- Data for review:
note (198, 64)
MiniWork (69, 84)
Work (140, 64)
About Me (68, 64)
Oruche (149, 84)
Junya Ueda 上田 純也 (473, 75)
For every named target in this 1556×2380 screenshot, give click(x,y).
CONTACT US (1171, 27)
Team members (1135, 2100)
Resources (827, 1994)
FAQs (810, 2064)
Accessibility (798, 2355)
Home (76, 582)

- What to work on: Set down, please, the lines from the line holding "Work (140, 64)" through the final line of the data, exactly and with nothing added.

- The answer:
Work (140, 64)
About Me (68, 64)
Oruche (149, 84)
Junya Ueda 上田 純也 (473, 75)
For every named target in this 1556×2380 screenshot, give click(x,y).
CONTACT US (1171, 27)
Team members (1135, 2100)
Resources (827, 1994)
FAQs (810, 2064)
Accessibility (798, 2355)
Home (76, 582)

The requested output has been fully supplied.